La part de logements collectifs mesure directement le volume de dossiers limités aux parties privatives à Surzur. On relève 614 diagnostics publiés par l'ADEME, environ 151 logements chauffés au gaz ou au fioul, 2.42 personne(s) par logement, en zone climatique H2a. Ces valeurs ne décident d'aucun projet à elles seules, mais elles fixent l'ordre de grandeur dans lequel un chiffrage à Surzur est crédible.
Une fois les aides déduites, la question devient celle du solde : sur le cas type à Surzur, le reste à charge d'un ménage très modeste ressort à 6 000 € après aide ANAH et prise en charge de l'accompagnement. Étalé sur quinze ans en éco-prêt à taux zéro, cela représente de l'ordre de 35 € par mois, à comparer aux 1 530 € d'économie annuelle attendue sur la facture d'énergie.
Le parc local commande la faisabilité : sur 2 152 résidences principales, on estime 1 935 maisons individuelles (90 %) à Surzur. L'accord de la copropriété dès qu'une façade ou une gaine est touchée y devient l'arbitrage dominant, bien avant le choix de matériau, pour la rénovation des parties privatives d'un appartement.
Le rythme local de diagnostic se lit dans les chiffres publics : 285 DPE pour 1 000 résidences principales à Surzur (614 au total). Ce niveau d'activité fixe les délais réels de un artisan RGE habitué aux chantiers en site occupé et donc la date de démarrage possible pour la rénovation des parties privatives d'un appartement.

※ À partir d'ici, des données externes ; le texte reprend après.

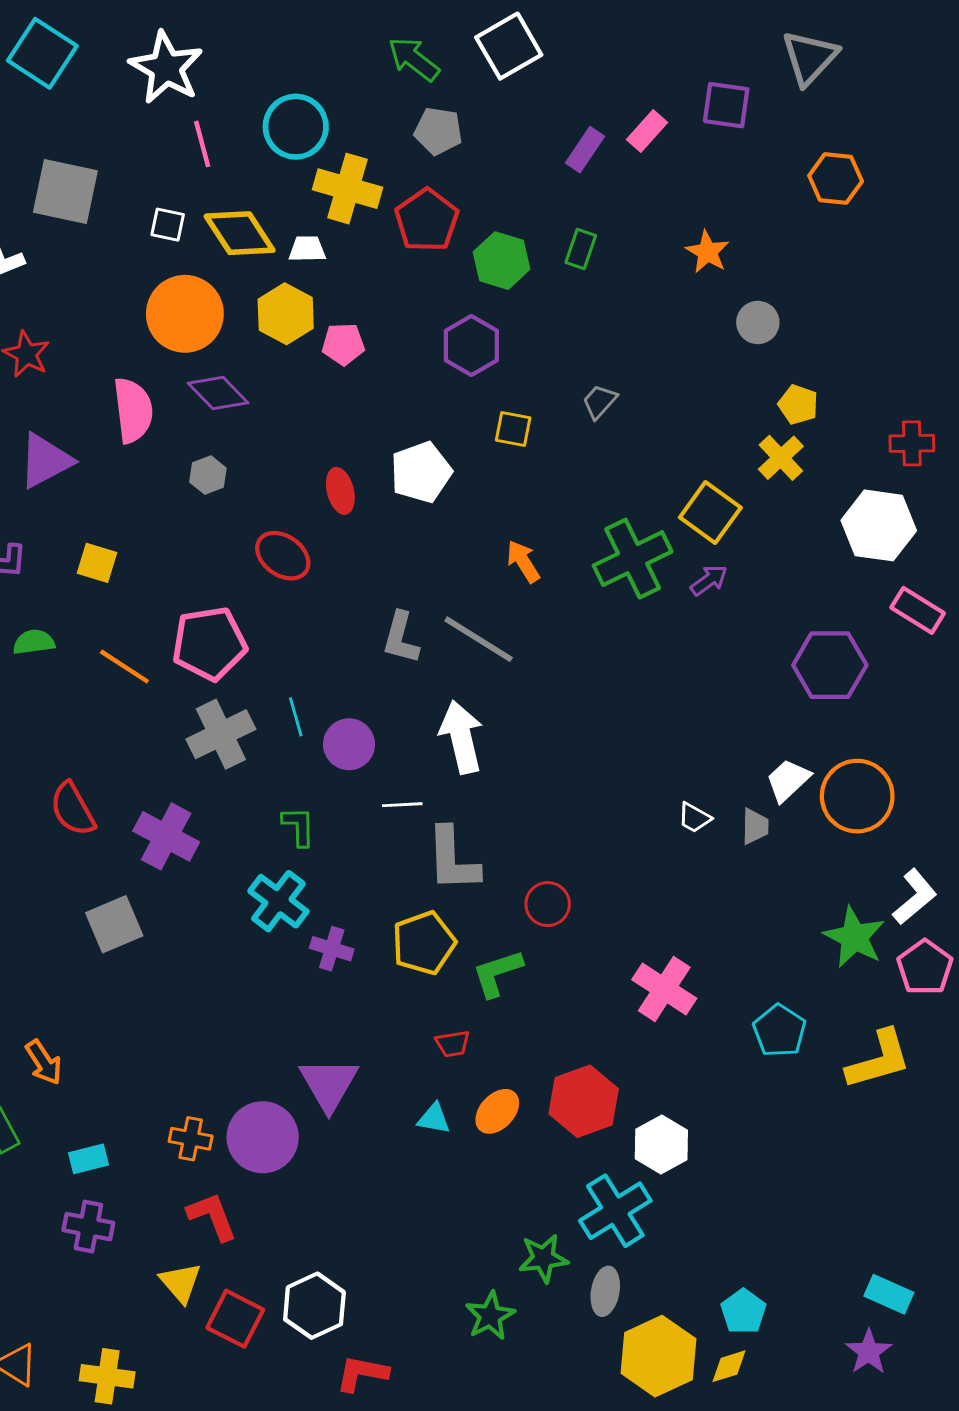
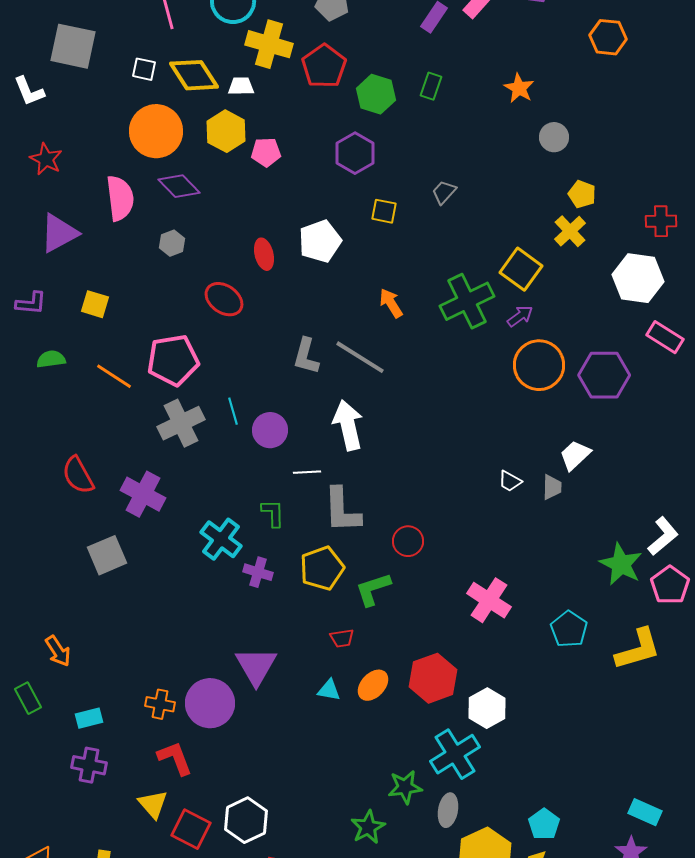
orange circle: (857, 796) -> (539, 365), moved
green L-shape: (299, 826) -> (273, 513), moved

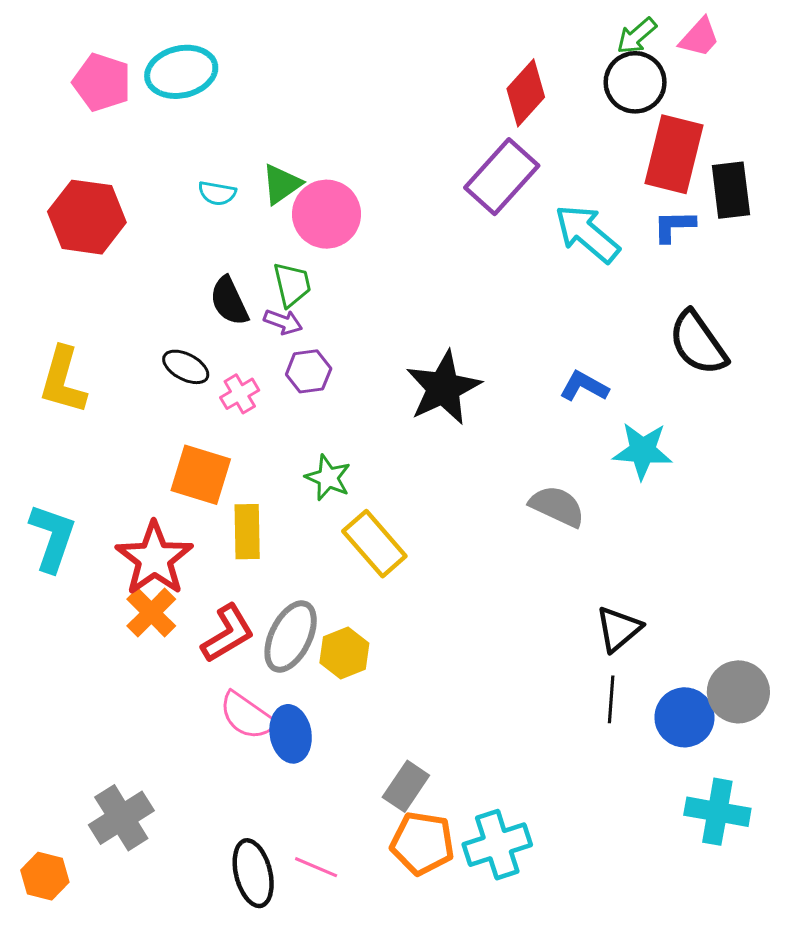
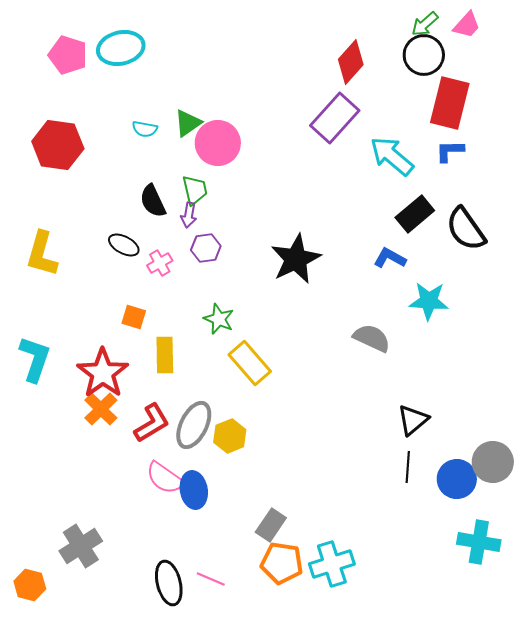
black rectangle: (731, 190) -> (415, 214), moved, turned 57
purple arrow: (283, 322) -> (189, 215), turned 80
orange square: (201, 475) -> (134, 317), size x0.6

Exigence opposable à Surzur : la frontière contractuelle entre privatif et parties communes. Elle doit figurer sur le devis initial, pas seulement sur la facture. Un dossier de la rénovation des parties privatives d'un appartement qui en fait l'économie s'expose à un refus de prise en charge, l'aide comme le CEE s'appuyant sur ce critère.
L'écueil le plus coûteux reste l'isolation intérieure posée sans traitement des retours de tableau. Sa reprise après coup coûte couramment 10 à 20 % du poste, soit 2 272 € à 4 544 € sur le chiffrage retenu à Surzur — un montant qui n'est jamais couvert une seconde fois par l'aide, déjà consommée.
Guichet compétent : CA Golfe du Morbihan - Vannes Agglomération, dont dépend le territoire à Surzur. C'est à ce niveau que se vérifient les compléments locaux mobilisables sur la rénovation des parties privatives d'un appartement — ils ne remplacent pas MaPrimeRénov' mais réduisent le solde à financer.
La zone climatique n'est pas un détail administratif : à Surzur, en zone H2a, la base conventionnelle retenue est de 225 kWh/m²/an. C'est elle qui fixe le retour sur investissement de la rénovation des parties privatives d'un appartement et qui explique qu'un même ouvrage soit prioritaire ici et secondaire dans une zone plus tempérée.
Le palier de classes se calcule avant de signer : à Surzur, l'assiette double presque entre le scénario à deux classes (30 000 € HT) et celui à trois (40 000 € HT). Sur un poste de 22 720 € comme le lot privatif, cet écart justifie souvent d'ajouter un lot plutôt que de s'arrêter au minimum.